I finally see the dawn arrivin’
I see beyond the road I’m drivin’
Far away and left behind

It’s a bright horizon
And I’m awakin’ now
Oh I see myself in a brand new way
The sun is shinin’, the clouds are breakin’
Cause I can’t lose now
There’s no game to play

I can tell
There’s no more time left to criticize
I’ve seen what I could not recognize
Everything in my life was leading me on
But I can be strong

I finally see the dawn arrivin’
I see beyond the road I’m drivin’
Far away and left behind

Oh the sun is shinin’ and I’m on that road

This is the song that helps me take a deep breath, close my eyes, and lift my head up. The song where I focus forward on what is coming, on what I want to create. The song that helps me let go of my fear, my doubt, my insecurity, and just take a step.

It goes quiet and soft in the middle. Everything drops but the barest guitar and drum beat. Stillness before motion, patience before determination. And then the song bursts back to life. It flies and dips and wheels like a freed bird. And it doubles down on the message once more.

The whole message is about being strong enough to keep going. Being strong enough to make changes, even fundamental ones, to keep from being trapped and pinned down and unable to fly. “Everything in my life was leading me on, but I can be strong.” I can break free. I can look at the road unwinding at my feet and walk it, even not knowing where it leads.

Next week, we begin a road trip that will last almost 2 weeks.
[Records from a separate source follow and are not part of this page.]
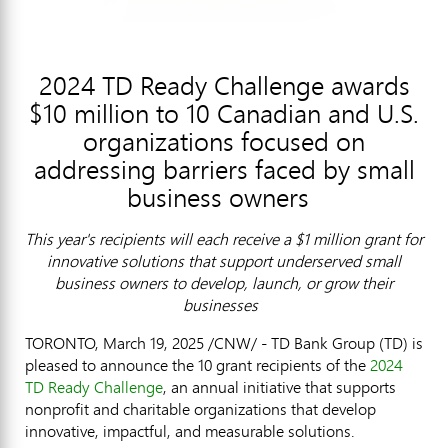
2024 TD Ready Challenge awards
$10 million to 10 Canadian and U.S.
organizations focused on
addressing barriers faced by small
business owners
This year's recipients will each receive a
$1 million
grant for
innovative solutions that support underserved small
business owners to develop, launch, or grow their
businesses
TORONTO
,
March 19, 2025
/CNW/ - TD Bank Group (TD) is
pleased to announce the 10 grant recipients of the
2024
TD Ready Challenge
, an annual initiative that supports
nonprofit and charitable organizations that develop
innovative, impactful, and measurable solutions.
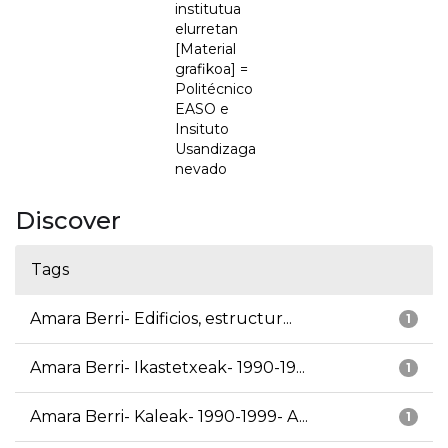
institutua
elurretan
[Material
grafikoa] =
Politécnico
EASO e
Insituto
Usandizaga
nevado
Discover
Tags
Amara Berri- Edificios, estructur...
1
Amara Berri- Ikastetxeak- 1990-19...
1
Amara Berri- Kaleak- 1990-1999- A...
1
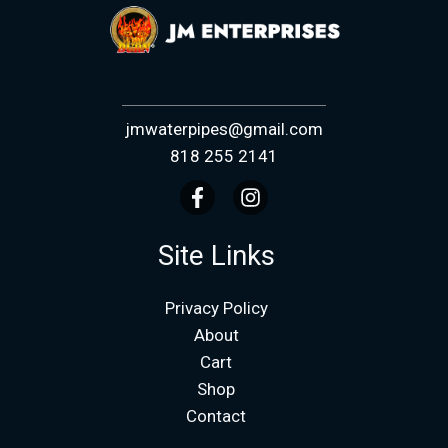
jmwaterpipes@gmail.com
818 255 2141
Site Links
Privacy Policy
About
Cart
Shop
Contact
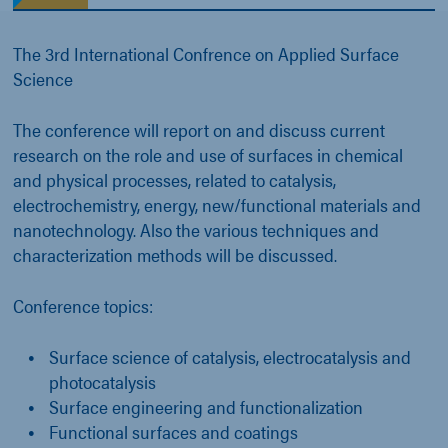
The 3rd International Confrence on Applied Surface
Science
The conference will report on and discuss current
research on the role and use of surfaces in chemical
and physical processes, related to catalysis,
electrochemistry, energy, new/functional materials and
nanotechnology. Also the various techniques and
characterization methods will be discussed.
Conference topics:
Surface science of catalysis, electrocatalysis and
photocatalysis
Surface engineering and functionalization
Functional surfaces and coatings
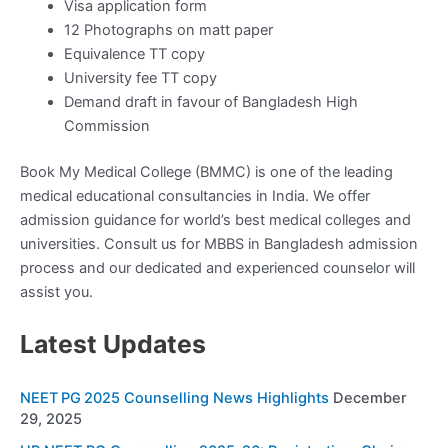
Visa application form
12 Photographs on matt paper
Equivalence TT copy
University fee TT copy
Demand draft in favour of Bangladesh High
Commission
Book My Medical College (BMMC) is one of the leading
medical educational consultancies in India. We offer
admission guidance for world’s best medical colleges and
universities. Consult us for MBBS in Bangladesh admission
process and our dedicated and experienced counselor will
assist you.
Latest Updates
NEET PG 2025 Counselling News Highlights
December
29, 2025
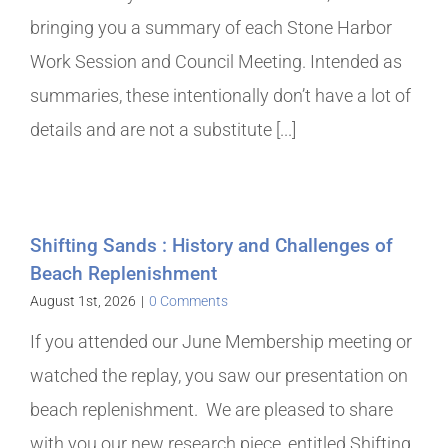
bringing you a summary of each Stone Harbor
Work Session and Council Meeting. Intended as
summaries, these intentionally don’t have a lot of
details and are not a substitute [...]
Shifting Sands : History and Challenges of
Beach Replenishment
August 1st, 2026
|
0 Comments
If you attended our June Membership meeting or
watched the replay, you saw our presentation on
beach replenishment. We are pleased to share
with you our new research piece, entitled Shifting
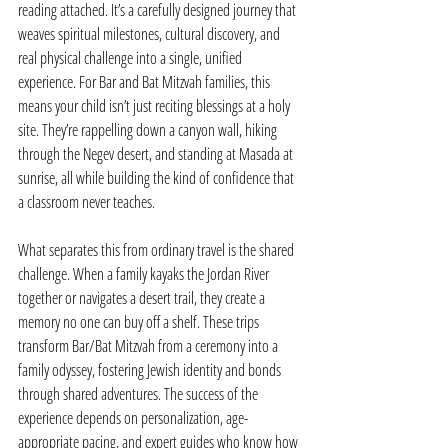
reading attached. It’s a carefully designed journey that 
weaves spiritual milestones, cultural discovery, and 
real physical challenge into a single, unified 
experience. For Bar and Bat Mitzvah families, this 
means your child isn’t just reciting blessings at a holy 
site. They’re rappelling down a canyon wall, hiking 
through the Negev desert, and standing at Masada at 
sunrise, all while building the kind of confidence that 
a classroom never teaches.
What separates this from ordinary travel is the shared 
challenge. When a family kayaks the Jordan River 
together or navigates a desert trail, they create a 
memory no one can buy off a shelf. These trips 
transform Bar/Bat Mitzvah from a ceremony into a 
family odyssey, fostering Jewish identity and bonds 
through shared adventures. The success of the 
experience depends on personalization, age-
appropriate pacing, and expert guides who know how 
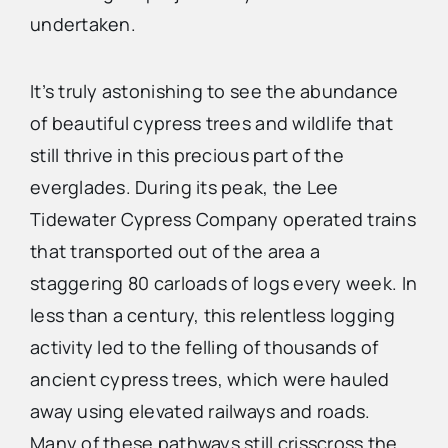
undertaken.
It’s truly astonishing to see the abundance
of beautiful cypress trees and wildlife that
still thrive in this precious part of the
everglades. During its peak, the Lee
Tidewater Cypress Company operated trains
that transported out of the area a
staggering 80 carloads of logs every week. In
less than a century, this relentless logging
activity led to the felling of thousands of
ancient cypress trees, which were hauled
away using elevated railways and roads.
Many of these pathways still crisscross the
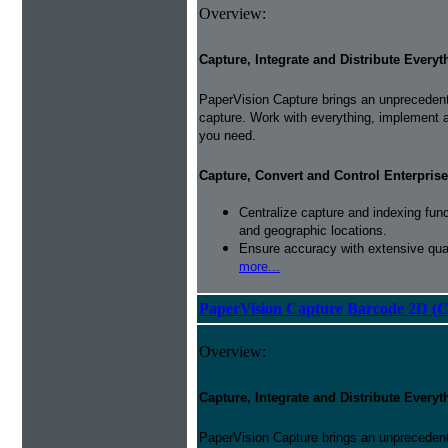
Overview:
Capture, Integrate and Distribute Everyt
PaperVision Capture brings an unprecedente
capture. Work with everything, implement 
you need.
Capture, Convert and Control Enterprise
Centralize capture and indexing fun
and geographic locations.
Ensure accuracy with extensive qual
more...
PaperVision Capture Barcode 2D (C
Overview:
Capture, Integrate and Distribute Everyt
PaperVision Capture brings an unprecedente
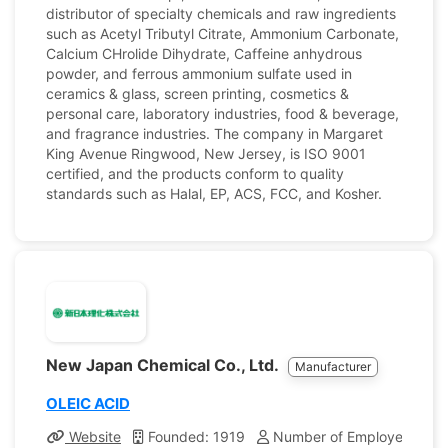
distributor of specialty chemicals and raw ingredients
such as Acetyl Tributyl Citrate, Ammonium Carbonate,
Calcium CHrolide Dihydrate, Caffeine anhydrous
powder, and ferrous ammonium sulfate used in
ceramics & glass, screen printing, cosmetics &
personal care, laboratory industries, food & beverage,
and fragrance industries. The company in Margaret
King Avenue Ringwood, New Jersey, is ISO 9001
certified, and the products conform to quality
standards such as Halal, EP, ACS, FCC, and Kosher.
New Japan Chemical Co., Ltd.
Manufacturer
OLEIC ACID
Website
Founded: 1919
Number of Employees: 31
No idea if I’ll be posting while I’m gone — kinda depends on what sort of Mondays I’m having, I guess.

And as with all adventures, there is always a chance at heartache, or struggle, or loss. There is a chance that I’ll take one step too far and lose something precious. But the trade-off is this: if I don’t take the steps, if I don’t make the attempt, then I lose myself instead. Risk versus reward isn’t just for the stock market or sports games. It’s for life.

And sometimes you have to take that step. Sometimes you have to stand up and start walking and never look back, even when everything around you wants you to hold still. Sometimes you have to trust to your own strength and let it carry you. Sometimes you have to dare leaving everything behind to find out what you really have, where you really are, and where you belong.

I’ve made so many choices in my life that were good and bad. That worked out in some ways, failed miserably in others. But I try so, so, so hard not to live with regret. You can’t go live a single second over. You can’t get back the ones that are lost. You can’t get a do-over, no matter how badly you want one. So I make the choice in the moment that I can live with, and damn the consequences. I couldn’t live with myself not taking chances, not giving my all, not fighting for that next step forward.

Everything I’ve ever gained has come because I left something else behind.

I’m sure I’ll miss my house when I’m sleeping on spare beds and in hotel rooms for 2 weeks. I’ll miss my cats, my people, my routine, my ability to relax in my own space. But it’s an adventure still, with the future unknown. And I won’t be sorry I’m going, no matter how it turns out. Because there is something to learn on the road out there. There is always something to learn.

Most of my best insights have come while behind the wheel of my car, facing an endless stretch of highway, Sarah at my side, singing at the top of our lungs.

Watch my Twitter account if you’ve a mind for it — all my one-liners get worse and Sarah dutifully transcribes them for me. If you poke me, I may or may not respond, depending on where I am and what little adventure we’ve stumbled upon this time. If we have any odd encounters (burning trucks, flooded roads, that thing with the pigs), I’ll try to remember to include them in an entry when I get back.

Every change, even a temporary one, is worth the risk. Every breath taken free and fierce and fearless is worth the cost.